REQUIREMENT: Could you please find each line in the records that contains the word "tutto" and copy it?

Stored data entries

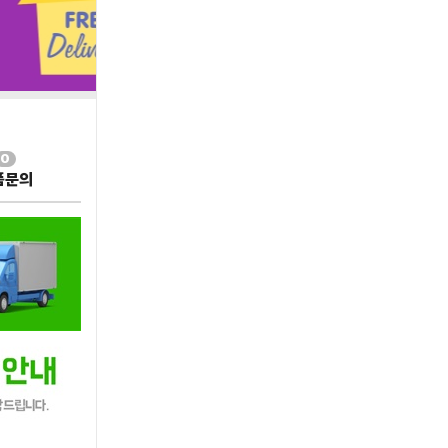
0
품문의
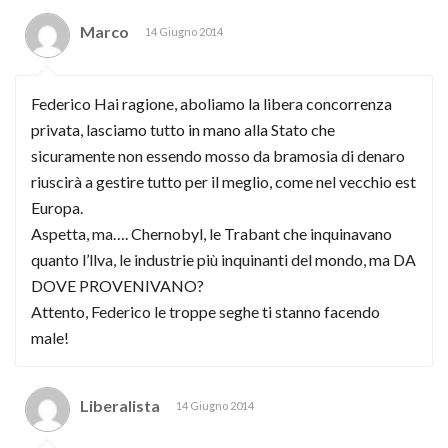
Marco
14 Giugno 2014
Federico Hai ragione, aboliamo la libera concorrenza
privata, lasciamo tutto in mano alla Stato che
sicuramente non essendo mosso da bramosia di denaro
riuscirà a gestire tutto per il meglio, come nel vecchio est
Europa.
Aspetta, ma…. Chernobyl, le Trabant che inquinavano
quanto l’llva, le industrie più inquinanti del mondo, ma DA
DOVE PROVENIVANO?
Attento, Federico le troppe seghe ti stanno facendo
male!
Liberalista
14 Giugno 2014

RESULT:
privata, lasciamo tutto in mano alla Stato che
riuscirà a gestire tutto per il meglio, come nel vecchio est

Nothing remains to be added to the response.